Forty years on from the opening of its first hotel, The Ascott Singapore, in 1984, The Ascott Limited now has a presence in over 40 countries, with more than 940 properties – and is showing no signs of a slowdown.

The strategic acquisition of global serviced apartment provider, Oakwood Worldwide, in the second half of 2022, has propelled the company’s growth with over 20 new signings since the acquisition.

The Oakwood portfolio has grown by more than 20% post acquisition making it one of The Ascott Limited’s fastest growing global brands.

With almost 18,000 units to date, Oakwood is now in 48 cities globally, having entered new destinations including Busan in South Korea, Batam and Bali in Indonesia, Penang and Kota Kinabalu in Malaysia, Visakhapatnam, Chennai and Navi Mumbai in India, as well as Ha Long in Vietnam.
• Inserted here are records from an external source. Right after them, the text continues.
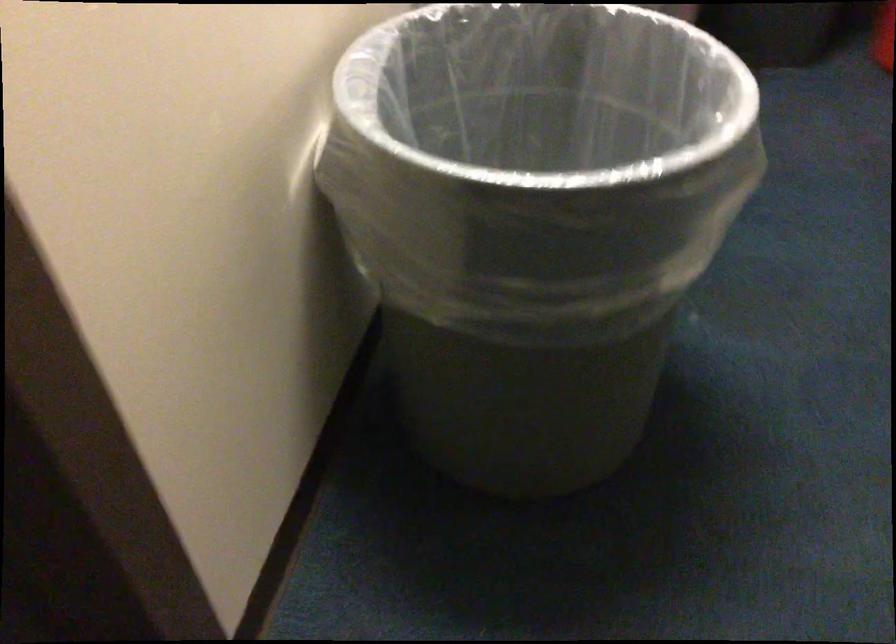 Where is `small trash can`? The width and height of the screenshot is (896, 644). small trash can is located at coordinates (538, 185). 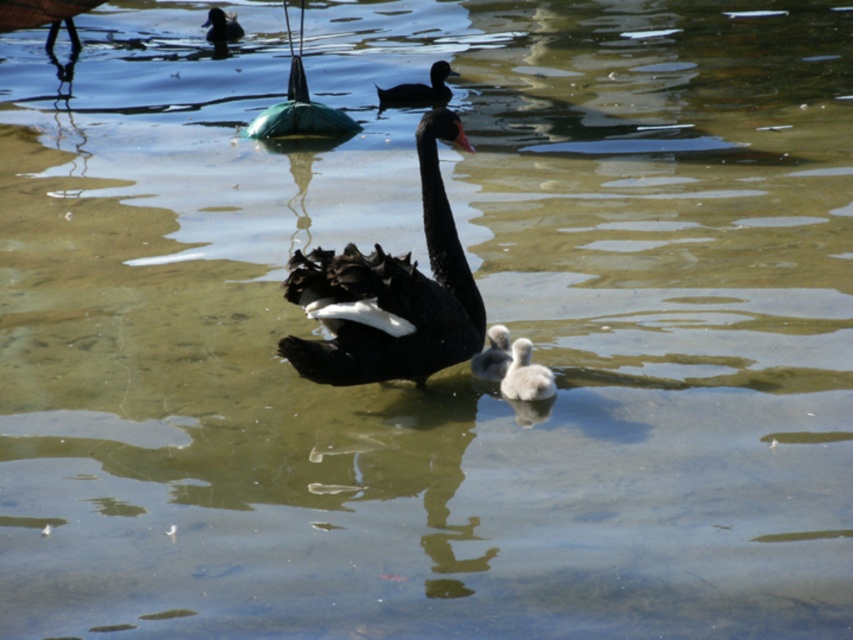 You are a wildlife photographer aiming to capture a closeup of the black glossy goose at center and the white fluffy goose at center. Given that your camera lens has a maximum width coverage of 1.2 meters, can you fit both geese in the frame without moving the camera?

The black glossy goose at center might be wider than white fluffy goose at center, but the total width of both together is not specified. Without knowing the exact combined width, it is uncertain if the camera lens can capture both within the 1.2 meters coverage. Further measurement is needed.

You are a photographer trying to capture the black glossy goose at center in the image. The camera you are using has a focus point at point (390, 294). Will this focus point be effective for capturing the black glossy goose at center?

The black glossy goose at center is located at point (390, 294), so yes, the focus point at (390, 294) will be effective for capturing the black glossy goose at center.

You are a wildlife photographer observing the scene. You need to determine which bird is taller between the black glossy goose at center and the black glossy duck at upper left. Which one is taller?

The black glossy goose at center is taller than the black glossy duck at upper left. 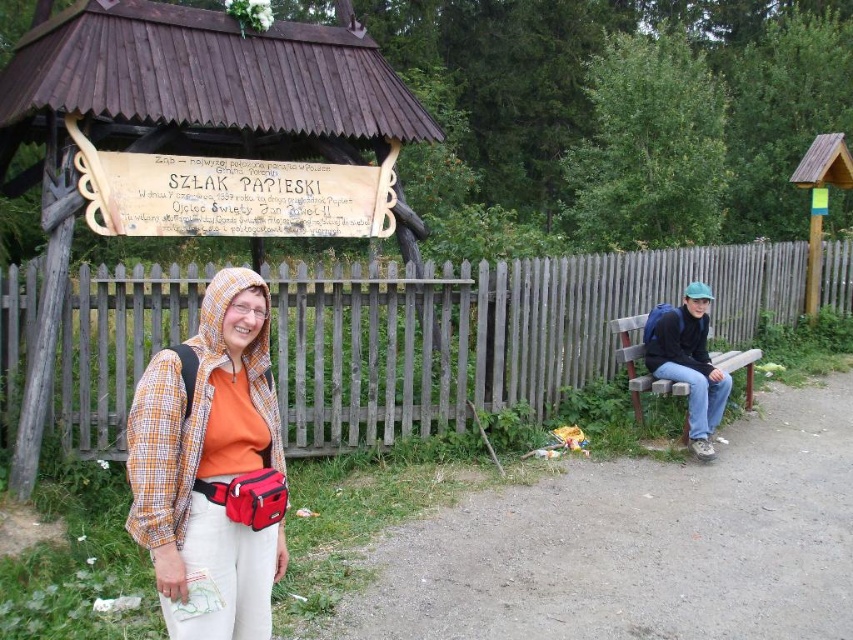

“With more operationally ready properties coming onstream at a faster pace, we are seeing immediate contribution of the Oakwood portfolio to Ascott’s recurring fee income; which is in line with our aim to double fee earnings to more than S$500 million by 2028,” said The Ascott Limited Chief Executive Officer, Kevin Goh.

Ascott will continue to pursue “transformative deals” to accelerate expansion and access new markets, according to Goh.

“The strategic benefits of inorganic expansion extend beyond incremental growth,” he said.

“They have empowered us to unlock economies of scale, streamline operations, and enhance overall competitiveness over the years.

“Coupled with our continued focus on organic signings of management and franchise contracts, we not only intend to keep pace with industry trends but to break new grounds and stay ahead, positioning Ascott as a global leader in hospitality.”

As an owner and operator, serviced residences has long remained an important part of The Ascott Limited’s portfolio, alongside its hotels and coliving properties through its selection of hospitality brands – Ascott, Citadines, Lyf, Quest, Somerset, The Crest Collection and The Unlimited Collection.

Siew Kim Beh, The Ascott Limited

At a media briefing in Yokohama, The Ascott Limited’s Chief Financial and Sustainability Officer and Managing Director for Japan and Korea, Siew Kim Beh, told journalists that Asia Pacific continues to be an important market for its brands.

“While we have presence all over the world, about 80% of [our business] is in Asia Pacific,” she said.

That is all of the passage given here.